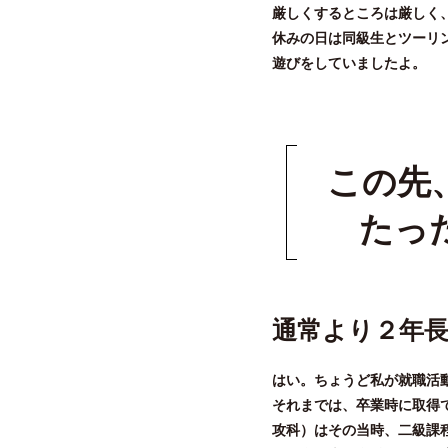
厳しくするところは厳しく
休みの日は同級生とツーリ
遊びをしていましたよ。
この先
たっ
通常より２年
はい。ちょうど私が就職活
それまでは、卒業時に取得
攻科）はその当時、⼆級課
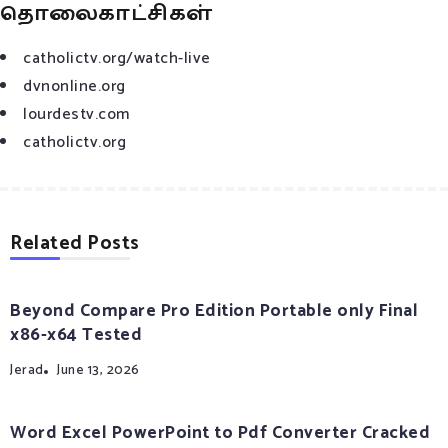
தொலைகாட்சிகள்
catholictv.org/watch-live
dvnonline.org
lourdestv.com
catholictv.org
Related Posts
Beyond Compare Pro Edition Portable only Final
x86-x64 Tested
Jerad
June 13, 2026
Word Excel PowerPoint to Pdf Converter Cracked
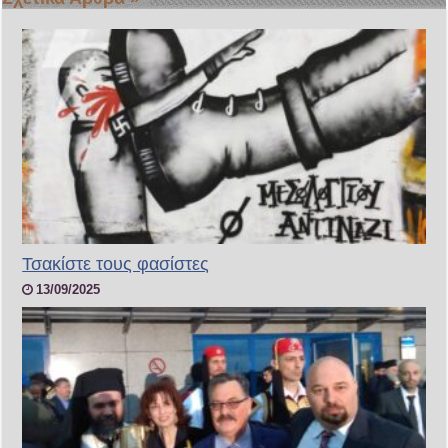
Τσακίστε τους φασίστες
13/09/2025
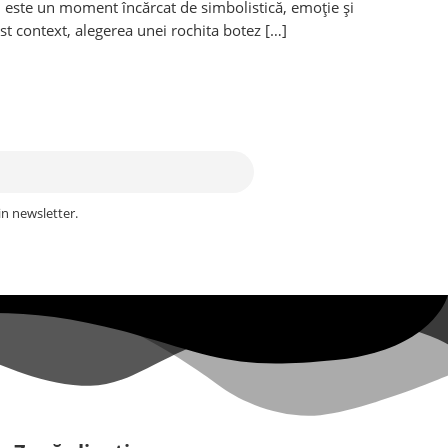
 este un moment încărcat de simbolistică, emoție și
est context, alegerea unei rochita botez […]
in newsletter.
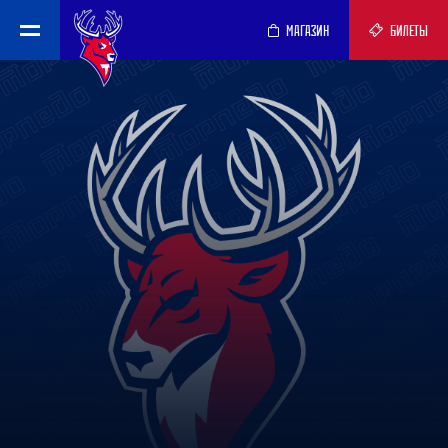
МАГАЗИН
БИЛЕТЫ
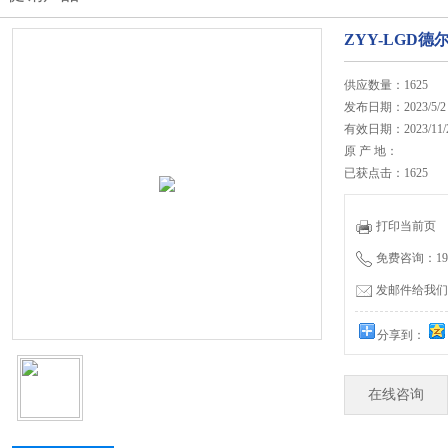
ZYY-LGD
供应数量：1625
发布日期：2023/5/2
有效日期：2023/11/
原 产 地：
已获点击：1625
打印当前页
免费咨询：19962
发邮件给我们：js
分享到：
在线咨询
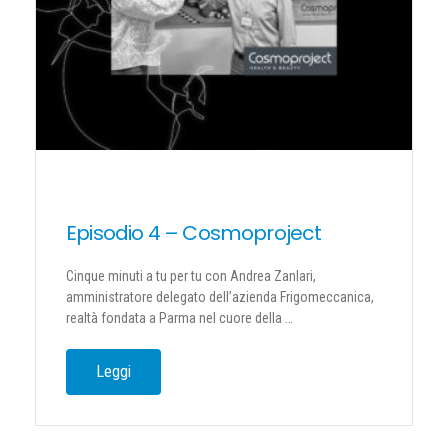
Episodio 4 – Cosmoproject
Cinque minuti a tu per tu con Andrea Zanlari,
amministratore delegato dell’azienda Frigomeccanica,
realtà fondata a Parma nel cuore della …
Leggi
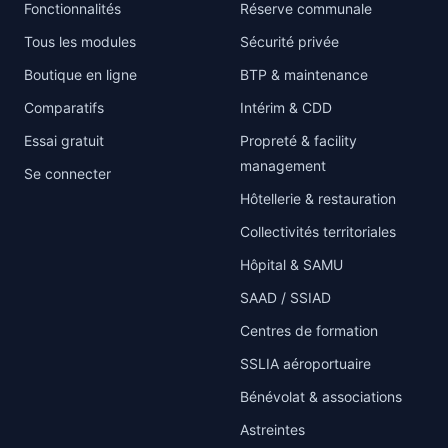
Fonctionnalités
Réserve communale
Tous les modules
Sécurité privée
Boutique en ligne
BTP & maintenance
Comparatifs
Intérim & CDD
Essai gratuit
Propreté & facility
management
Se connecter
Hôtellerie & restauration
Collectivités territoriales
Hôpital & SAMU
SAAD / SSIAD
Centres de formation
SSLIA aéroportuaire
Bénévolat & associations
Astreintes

Requirement.
Start at the line containing "BTP & maintenance" and print each line exactly until the listing ends, keeping the final line too.

Task output.
BTP & maintenance
Comparatifs
Intérim & CDD
Essai gratuit
Propreté & facility
management
Se connecter
Hôtellerie & restauration
Collectivités territoriales
Hôpital & SAMU
SAAD / SSIAD
Centres de formation
SSLIA aéroportuaire
Bénévolat & associations
Astreintes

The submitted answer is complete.